--- DATA SHOWN ---

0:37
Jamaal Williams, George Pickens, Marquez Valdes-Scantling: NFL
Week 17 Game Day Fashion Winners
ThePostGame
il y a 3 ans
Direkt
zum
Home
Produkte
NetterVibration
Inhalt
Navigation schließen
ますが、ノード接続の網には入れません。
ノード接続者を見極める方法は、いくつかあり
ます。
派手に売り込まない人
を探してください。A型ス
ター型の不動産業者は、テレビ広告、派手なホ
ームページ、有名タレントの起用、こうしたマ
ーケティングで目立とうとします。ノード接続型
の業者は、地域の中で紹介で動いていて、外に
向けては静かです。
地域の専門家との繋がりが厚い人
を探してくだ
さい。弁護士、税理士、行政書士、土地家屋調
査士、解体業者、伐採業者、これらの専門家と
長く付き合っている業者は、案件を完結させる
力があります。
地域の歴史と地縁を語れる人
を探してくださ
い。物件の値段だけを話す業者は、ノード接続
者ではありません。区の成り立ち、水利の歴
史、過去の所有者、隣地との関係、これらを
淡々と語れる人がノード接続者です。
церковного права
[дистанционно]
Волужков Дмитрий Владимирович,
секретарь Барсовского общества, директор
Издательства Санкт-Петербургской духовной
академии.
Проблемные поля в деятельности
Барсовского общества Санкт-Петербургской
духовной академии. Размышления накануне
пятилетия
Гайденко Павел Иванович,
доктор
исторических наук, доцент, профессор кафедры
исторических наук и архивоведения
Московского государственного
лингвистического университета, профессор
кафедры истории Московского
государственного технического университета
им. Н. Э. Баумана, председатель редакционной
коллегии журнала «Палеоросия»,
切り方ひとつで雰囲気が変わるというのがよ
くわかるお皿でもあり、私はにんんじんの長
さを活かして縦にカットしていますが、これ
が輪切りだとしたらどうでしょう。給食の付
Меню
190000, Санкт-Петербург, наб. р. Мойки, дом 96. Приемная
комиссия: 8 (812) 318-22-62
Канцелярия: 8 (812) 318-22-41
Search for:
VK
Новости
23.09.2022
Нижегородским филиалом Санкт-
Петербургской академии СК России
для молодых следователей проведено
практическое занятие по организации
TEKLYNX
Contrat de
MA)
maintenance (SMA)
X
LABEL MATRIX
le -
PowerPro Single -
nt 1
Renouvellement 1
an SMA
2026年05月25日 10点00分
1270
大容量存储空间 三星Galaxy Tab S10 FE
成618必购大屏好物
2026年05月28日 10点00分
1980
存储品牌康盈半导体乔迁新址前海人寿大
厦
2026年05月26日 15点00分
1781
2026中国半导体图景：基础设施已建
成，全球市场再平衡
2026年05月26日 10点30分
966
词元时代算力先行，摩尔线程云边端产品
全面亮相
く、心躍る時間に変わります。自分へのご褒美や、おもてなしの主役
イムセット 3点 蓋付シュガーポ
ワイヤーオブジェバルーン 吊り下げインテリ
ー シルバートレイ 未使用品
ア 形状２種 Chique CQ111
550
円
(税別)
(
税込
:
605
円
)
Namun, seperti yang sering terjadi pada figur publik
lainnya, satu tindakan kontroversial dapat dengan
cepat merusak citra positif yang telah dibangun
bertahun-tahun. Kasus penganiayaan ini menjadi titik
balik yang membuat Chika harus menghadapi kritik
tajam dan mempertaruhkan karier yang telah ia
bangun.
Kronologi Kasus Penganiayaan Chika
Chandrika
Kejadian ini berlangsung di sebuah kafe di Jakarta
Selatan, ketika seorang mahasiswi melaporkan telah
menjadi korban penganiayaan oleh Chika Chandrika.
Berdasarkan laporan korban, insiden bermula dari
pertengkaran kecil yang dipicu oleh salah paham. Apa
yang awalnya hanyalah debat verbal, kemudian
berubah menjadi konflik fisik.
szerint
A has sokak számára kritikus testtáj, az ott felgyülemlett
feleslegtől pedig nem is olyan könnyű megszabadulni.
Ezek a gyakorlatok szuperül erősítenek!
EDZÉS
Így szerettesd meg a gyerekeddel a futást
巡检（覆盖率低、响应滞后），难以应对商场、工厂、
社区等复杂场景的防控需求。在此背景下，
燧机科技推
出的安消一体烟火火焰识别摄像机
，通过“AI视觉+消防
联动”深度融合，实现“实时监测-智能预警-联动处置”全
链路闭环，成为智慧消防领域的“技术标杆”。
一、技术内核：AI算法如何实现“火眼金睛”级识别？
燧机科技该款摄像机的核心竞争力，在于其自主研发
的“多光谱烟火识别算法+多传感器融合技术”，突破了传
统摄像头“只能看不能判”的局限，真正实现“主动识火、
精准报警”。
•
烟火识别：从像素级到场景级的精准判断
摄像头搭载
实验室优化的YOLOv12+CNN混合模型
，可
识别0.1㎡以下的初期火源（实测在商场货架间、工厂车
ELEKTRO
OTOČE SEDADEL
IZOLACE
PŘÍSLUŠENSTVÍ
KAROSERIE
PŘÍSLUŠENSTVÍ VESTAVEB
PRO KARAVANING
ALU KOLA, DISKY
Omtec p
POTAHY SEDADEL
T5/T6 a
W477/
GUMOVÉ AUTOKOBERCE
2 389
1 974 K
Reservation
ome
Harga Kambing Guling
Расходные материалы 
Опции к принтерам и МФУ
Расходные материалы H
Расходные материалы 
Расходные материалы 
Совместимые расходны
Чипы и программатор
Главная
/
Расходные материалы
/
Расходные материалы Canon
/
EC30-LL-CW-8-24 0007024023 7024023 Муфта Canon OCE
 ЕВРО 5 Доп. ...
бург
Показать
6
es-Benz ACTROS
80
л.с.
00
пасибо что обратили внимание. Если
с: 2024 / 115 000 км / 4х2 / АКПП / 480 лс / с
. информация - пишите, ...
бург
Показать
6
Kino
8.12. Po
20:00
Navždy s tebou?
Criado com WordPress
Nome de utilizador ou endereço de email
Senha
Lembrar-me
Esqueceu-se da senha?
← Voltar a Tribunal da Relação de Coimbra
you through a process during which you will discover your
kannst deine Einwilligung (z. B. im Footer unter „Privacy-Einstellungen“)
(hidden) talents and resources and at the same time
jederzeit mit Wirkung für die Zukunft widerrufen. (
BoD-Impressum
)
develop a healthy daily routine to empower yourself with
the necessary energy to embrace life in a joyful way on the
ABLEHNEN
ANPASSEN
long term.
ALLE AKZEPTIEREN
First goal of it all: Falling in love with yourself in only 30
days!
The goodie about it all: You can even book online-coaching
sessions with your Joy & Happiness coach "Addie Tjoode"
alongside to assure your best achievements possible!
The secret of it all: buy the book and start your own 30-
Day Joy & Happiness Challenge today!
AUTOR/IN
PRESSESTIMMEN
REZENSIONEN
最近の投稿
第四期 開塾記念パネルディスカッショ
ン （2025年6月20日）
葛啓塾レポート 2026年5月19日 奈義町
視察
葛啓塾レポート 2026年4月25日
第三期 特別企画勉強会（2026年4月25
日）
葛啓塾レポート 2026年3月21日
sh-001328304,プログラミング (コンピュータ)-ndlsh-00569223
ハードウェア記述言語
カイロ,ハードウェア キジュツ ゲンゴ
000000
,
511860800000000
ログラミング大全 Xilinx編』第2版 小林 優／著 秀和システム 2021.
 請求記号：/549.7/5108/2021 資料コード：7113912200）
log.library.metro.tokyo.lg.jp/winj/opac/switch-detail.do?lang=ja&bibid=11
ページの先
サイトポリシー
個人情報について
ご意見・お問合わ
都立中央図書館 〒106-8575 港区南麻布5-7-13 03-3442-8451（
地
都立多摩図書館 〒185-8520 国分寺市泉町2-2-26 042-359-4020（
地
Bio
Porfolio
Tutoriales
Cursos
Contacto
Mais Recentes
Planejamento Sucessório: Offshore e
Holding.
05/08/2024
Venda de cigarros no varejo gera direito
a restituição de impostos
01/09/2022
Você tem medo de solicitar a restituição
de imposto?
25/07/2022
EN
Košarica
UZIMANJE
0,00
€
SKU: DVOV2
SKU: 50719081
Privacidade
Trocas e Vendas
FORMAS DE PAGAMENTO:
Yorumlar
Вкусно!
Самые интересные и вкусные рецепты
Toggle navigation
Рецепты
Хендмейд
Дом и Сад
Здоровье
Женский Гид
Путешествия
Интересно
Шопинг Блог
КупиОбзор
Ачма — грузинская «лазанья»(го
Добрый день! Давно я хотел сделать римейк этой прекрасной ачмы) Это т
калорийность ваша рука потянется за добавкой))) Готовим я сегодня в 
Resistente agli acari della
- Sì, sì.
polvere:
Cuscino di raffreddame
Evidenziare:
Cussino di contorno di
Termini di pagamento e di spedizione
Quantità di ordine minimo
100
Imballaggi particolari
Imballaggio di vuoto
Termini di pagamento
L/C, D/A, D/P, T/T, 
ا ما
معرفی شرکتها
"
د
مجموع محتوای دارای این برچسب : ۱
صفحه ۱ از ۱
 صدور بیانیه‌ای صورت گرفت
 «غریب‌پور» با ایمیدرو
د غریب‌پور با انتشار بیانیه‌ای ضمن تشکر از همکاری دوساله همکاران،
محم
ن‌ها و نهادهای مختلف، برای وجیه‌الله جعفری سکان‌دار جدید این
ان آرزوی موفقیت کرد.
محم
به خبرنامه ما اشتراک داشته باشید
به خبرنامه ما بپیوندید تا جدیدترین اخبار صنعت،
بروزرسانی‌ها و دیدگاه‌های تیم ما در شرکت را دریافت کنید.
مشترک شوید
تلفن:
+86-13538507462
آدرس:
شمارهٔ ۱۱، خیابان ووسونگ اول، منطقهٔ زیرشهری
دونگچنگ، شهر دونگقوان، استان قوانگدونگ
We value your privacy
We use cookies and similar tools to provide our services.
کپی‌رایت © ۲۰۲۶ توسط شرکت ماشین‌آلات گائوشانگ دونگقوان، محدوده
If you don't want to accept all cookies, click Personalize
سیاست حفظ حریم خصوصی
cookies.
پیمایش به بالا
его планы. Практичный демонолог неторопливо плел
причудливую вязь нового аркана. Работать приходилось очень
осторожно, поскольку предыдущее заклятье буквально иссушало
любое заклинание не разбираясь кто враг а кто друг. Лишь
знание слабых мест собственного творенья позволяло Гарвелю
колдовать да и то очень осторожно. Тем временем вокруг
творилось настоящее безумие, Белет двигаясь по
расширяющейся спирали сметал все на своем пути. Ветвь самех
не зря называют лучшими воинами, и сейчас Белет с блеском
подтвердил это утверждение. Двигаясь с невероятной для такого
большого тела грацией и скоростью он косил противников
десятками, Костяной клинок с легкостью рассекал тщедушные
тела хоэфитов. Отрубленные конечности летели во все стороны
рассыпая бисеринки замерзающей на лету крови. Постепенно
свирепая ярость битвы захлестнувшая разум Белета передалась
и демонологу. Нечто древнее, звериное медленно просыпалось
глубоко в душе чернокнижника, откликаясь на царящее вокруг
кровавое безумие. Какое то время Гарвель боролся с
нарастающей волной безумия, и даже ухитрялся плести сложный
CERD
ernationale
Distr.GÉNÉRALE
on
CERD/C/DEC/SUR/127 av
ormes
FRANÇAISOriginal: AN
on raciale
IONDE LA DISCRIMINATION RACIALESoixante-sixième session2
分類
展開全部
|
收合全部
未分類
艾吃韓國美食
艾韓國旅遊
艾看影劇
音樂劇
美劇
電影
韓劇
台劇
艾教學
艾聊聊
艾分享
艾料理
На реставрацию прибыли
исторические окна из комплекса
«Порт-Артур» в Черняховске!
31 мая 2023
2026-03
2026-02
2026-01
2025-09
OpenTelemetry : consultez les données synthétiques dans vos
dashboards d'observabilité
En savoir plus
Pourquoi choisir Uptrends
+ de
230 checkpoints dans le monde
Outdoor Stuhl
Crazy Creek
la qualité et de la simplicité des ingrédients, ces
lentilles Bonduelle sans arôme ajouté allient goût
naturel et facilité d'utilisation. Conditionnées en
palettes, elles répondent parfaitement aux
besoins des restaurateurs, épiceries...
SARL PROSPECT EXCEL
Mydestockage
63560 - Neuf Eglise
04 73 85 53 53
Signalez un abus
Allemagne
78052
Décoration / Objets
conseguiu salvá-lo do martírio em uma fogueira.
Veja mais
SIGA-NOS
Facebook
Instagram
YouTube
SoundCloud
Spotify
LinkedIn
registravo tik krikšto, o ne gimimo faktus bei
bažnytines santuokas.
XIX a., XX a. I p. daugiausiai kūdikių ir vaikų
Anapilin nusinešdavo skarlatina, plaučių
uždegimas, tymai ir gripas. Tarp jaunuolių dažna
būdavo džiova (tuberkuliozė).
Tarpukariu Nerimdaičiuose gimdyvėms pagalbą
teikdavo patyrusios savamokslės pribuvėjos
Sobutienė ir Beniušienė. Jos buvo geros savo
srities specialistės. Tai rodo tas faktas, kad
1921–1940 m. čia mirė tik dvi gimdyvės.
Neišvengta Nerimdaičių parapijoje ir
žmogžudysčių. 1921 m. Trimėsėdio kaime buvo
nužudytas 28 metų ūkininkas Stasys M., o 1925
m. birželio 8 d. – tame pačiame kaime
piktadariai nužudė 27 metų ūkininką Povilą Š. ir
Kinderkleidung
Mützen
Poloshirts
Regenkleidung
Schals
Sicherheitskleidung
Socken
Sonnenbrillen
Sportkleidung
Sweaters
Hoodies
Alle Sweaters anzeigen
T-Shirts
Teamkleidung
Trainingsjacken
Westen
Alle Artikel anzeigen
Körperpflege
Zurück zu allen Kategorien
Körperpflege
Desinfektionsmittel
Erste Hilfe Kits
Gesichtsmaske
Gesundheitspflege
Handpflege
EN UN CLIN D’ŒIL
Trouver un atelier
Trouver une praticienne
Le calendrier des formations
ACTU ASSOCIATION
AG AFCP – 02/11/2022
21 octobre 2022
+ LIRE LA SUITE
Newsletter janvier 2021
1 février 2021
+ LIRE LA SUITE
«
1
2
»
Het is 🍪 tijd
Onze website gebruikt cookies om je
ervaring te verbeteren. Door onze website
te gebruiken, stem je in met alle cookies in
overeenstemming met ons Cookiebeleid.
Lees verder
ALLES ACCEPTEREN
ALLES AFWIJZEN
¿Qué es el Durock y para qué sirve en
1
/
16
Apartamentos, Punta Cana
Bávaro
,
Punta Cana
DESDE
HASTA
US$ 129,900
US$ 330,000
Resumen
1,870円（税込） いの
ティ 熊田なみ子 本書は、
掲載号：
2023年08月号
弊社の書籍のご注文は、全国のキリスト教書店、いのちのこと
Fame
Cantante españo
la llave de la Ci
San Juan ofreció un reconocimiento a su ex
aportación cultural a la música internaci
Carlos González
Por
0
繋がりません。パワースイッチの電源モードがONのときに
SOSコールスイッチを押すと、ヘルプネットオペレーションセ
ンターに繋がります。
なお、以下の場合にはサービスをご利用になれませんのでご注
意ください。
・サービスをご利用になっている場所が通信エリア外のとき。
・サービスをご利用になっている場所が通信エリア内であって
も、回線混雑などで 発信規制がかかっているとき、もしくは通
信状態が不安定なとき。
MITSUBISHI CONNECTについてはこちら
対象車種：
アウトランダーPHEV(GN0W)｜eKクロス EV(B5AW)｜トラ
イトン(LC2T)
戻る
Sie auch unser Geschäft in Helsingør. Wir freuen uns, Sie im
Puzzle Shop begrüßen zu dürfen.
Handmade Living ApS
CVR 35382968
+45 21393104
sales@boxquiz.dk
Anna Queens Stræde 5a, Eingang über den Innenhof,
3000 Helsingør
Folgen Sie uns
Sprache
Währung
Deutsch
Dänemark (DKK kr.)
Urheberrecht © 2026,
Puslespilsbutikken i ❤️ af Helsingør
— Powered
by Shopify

---

§ **TASK STATEMENT**
Reproduce, exactly as they stand in the data above, the lines from the one that holds "лингвистического университета, профессор" to the one that holds "Петербургской академии СК России", inclusive.

§ **WRITTEN RESPONSE**
лингвистического университета, профессор
кафедры истории Московского
государственного технического университета
им. Н. Э. Баумана, председатель редакционной
коллегии журнала «Палеоросия»,
切り方ひとつで雰囲気が変わるというのがよ
くわかるお皿でもあり、私はにんんじんの長
さを活かして縦にカットしていますが、これ
が輪切りだとしたらどうでしょう。給食の付
Меню
190000, Санкт-Петербург, наб. р. Мойки, дом 96. Приемная
комиссия: 8 (812) 318-22-62
Канцелярия: 8 (812) 318-22-41
Search for:
VK
Новости
23.09.2022
Нижегородским филиалом Санкт-
Петербургской академии СК России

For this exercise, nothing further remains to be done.